- [Task details]: Return every line of the records that includes the string "жінок".

------------------------------------

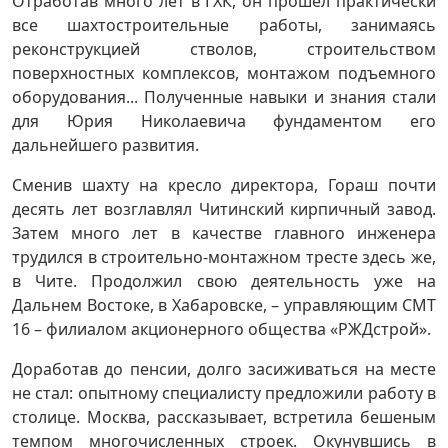
Отработав много лет в ГХК, он прошел практически
все шахтостроительные работы, занимаясь
реконструкцией стволов, строительством
поверхностных комплексов, монтажом подъемного
оборудования... Полученные навыки и знания стали
для Юрия Николаевича фундаментом его
дальнейшего развития.
Сменив шахту на кресло директора, Гораш почти
десять лет возглавлял Читинский кирпичный завод.
Затем много лет в качестве главного инженера
трудился в строительно-монтажном тресте здесь же,
в Чите. Продолжил свою деятельность уже на
Дальнем Востоке, в Хабаровске, – управляющим СМТ
16 – филиалом акционерного общества «РЖДстрой».
Доработав до пенсии, долго засиживаться на месте
не стал: опытному специалисту предложили работу в
столице. Москва, рассказывает, встретила бешеным
темпом многочисленных строек. Окунувшись в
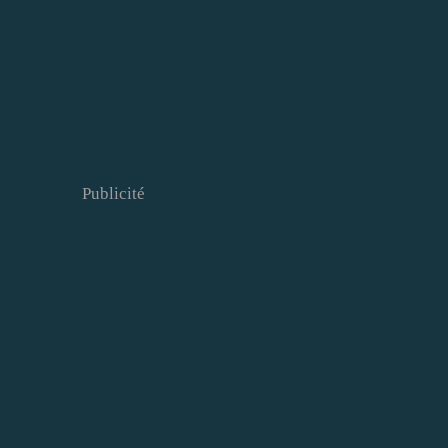
Publicité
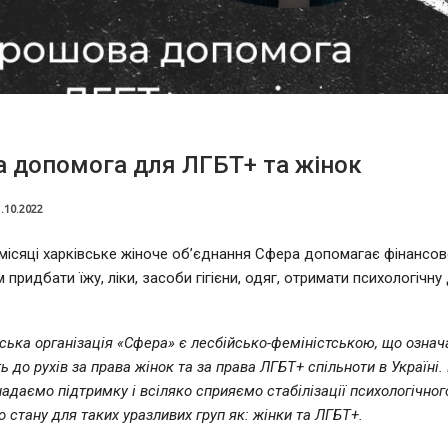
 допомога для ЛГБТ+ та жінок
.10.2022
місяці харківське жіноче об’єднання Сфера допомагає фінансов
придбати їжу, ліки, засоби гігієни, одяг, отримати психологічну
ька організація «Сфера» є лесбійсько-феміністською, що означ
 до рухів за права жінок та за права ЛГБТ+ спільноти в Україні.
надаємо підтримку і всіляко сприяємо стабілізації психологічног
 стану для таких уразливих груп як: жінки та ЛГБТ+.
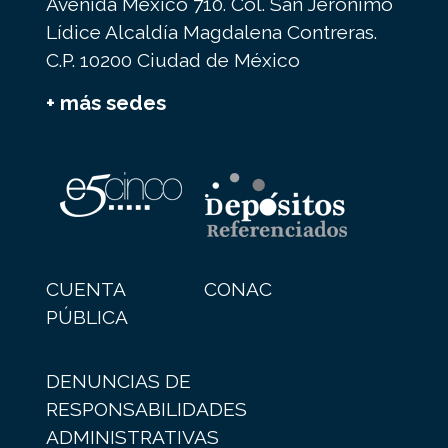
Avenida México 710. Col. San Jerónimo
Lídice Alcaldía Magdalena Contreras.
C.P. 10200 Ciudad de México
+ más sedes
CUENTA
CONAC
PÚBLICA
DENUNCIAS DE
RESPONSABILIDADES
ADMINISTRATIVAS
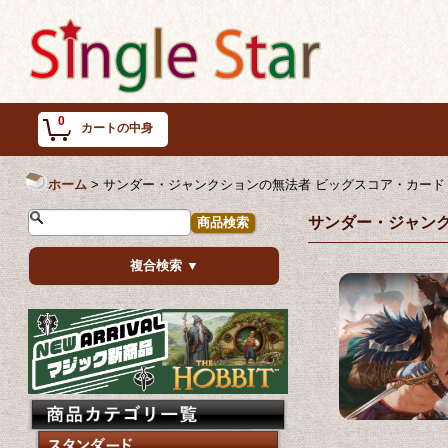
0
カートの中身
ホーム
>
サンダー・ジャンクションの無法者 ビッグスコア・カード 
サンダー・ジャンク
複合検索 ▼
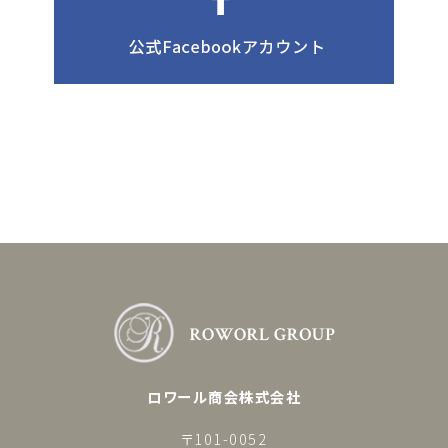
ロワール商会株式会社
〒101-0052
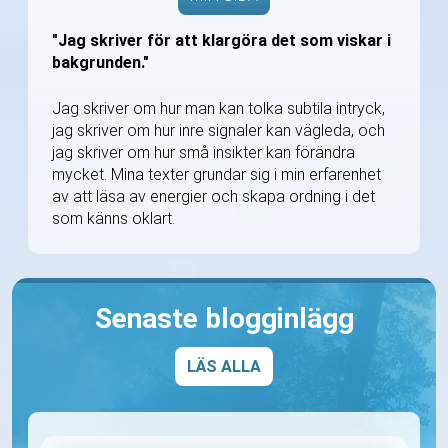
"Jag skriver för att klargöra det som viskar i
bakgrunden."
Jag skriver om hur man kan tolka subtila intryck,
jag skriver om hur inre signaler kan vägleda, och
jag skriver om hur små insikter kan förändra
mycket. Mina texter grundar sig i min erfarenhet
av att läsa av energier och skapa ordning i det
som känns oklart.
Senaste blogginlägg
LÄS ALLA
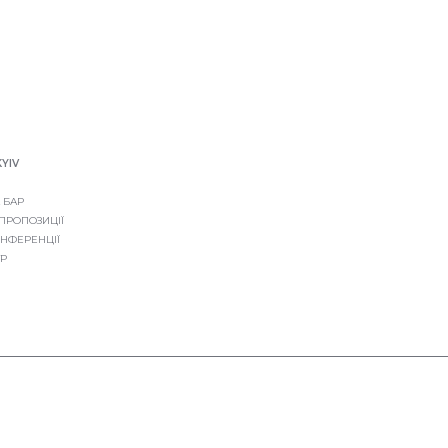
KYIV
 БАР
 ПРОПОЗИЦІЇ
ОНФЕРЕНЦІЇ
ТР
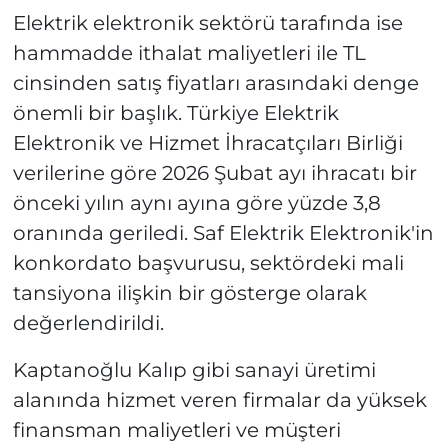
Elektrik elektronik sektörü tarafında ise
hammadde ithalat maliyetleri ile TL
cinsinden satış fiyatları arasındaki denge
önemli bir başlık. Türkiye Elektrik
Elektronik ve Hizmet İhracatçıları Birliği
verilerine göre 2026 Şubat ayı ihracatı bir
önceki yılın aynı ayına göre yüzde 3,8
oranında geriledi. Saf Elektrik Elektronik'in
konkordato başvurusu, sektördeki mali
tansiyona ilişkin bir gösterge olarak
değerlendirildi.
Kaptanoğlu Kalıp gibi sanayi üretimi
alanında hizmet veren firmalar da yüksek
finansman maliyetleri ve müşteri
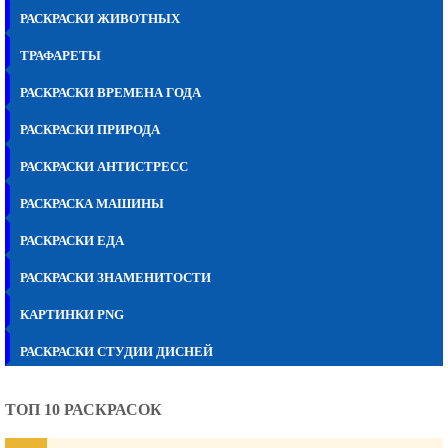
РАСКРАСКИ ЖИВОТНЫХ
ТРАФАРЕТЫ
РАСКРАСКИ ВРЕМЕНА ГОДА
РАСКРАСКИ ПРИРОДА
РАСКРАСКИ АНТИСТРЕСС
РАСКРАСКА МАШИНЫ
РАСКРАСКИ ЕДА
РАСКРАСКИ ЗНАМЕНИТОСТИ
КАРТИНКИ PNG
РАСКРАСКИ СТУДИИ ДИСНЕЙ
ТОП 10 РАСКРАСОК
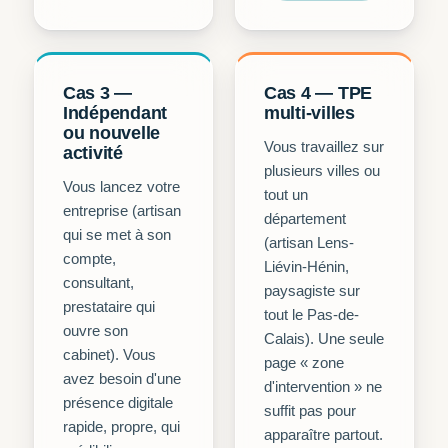
Cas 3 —
Cas 4 — TPE
Indépendant
multi-villes
ou nouvelle
Vous travaillez sur
activité
plusieurs villes ou
Vous lancez votre
tout un
entreprise (artisan
département
qui se met à son
(artisan Lens-
compte,
Liévin-Hénin,
consultant,
paysagiste sur
prestataire qui
tout le Pas-de-
ouvre son
Calais). Une seule
cabinet). Vous
page « zone
avez besoin d'une
d'intervention » ne
présence digitale
suffit pas pour
rapide, propre, qui
apparaître partout.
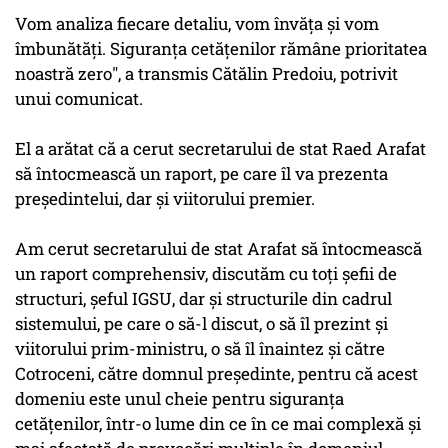
Vom analiza fiecare detaliu, vom învăţa şi vom
îmbunătăţi. Siguranţa cetăţenilor rămâne prioritatea
noastră zero", a transmis Cătălin Predoiu, potrivit
unui comunicat.
El a arătat că a cerut secretarului de stat Raed Arafat
să întocmească un raport, pe care îl va prezenta
preşedintelui, dar şi viitorului premier.
Am cerut secretarului de stat Arafat să întocmească
un raport comprehensiv, discutăm cu toţi şefii de
structuri, şeful IGSU, dar şi structurile din cadrul
sistemului, pe care o să-l discut, o să îl prezint şi
viitorului prim-ministru, o să îl înaintez şi către
Cotroceni, către domnul preşedinte, pentru că acest
domeniu este unul cheie pentru siguranţa
cetăţenilor, într-o lume din ce în ce mai complexă şi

------------------------------------

- [Solution]:
 допомога для ЛГБТ+ та жінок
 до рухів за права жінок та за права ЛГБТ+ спільноти в Україні.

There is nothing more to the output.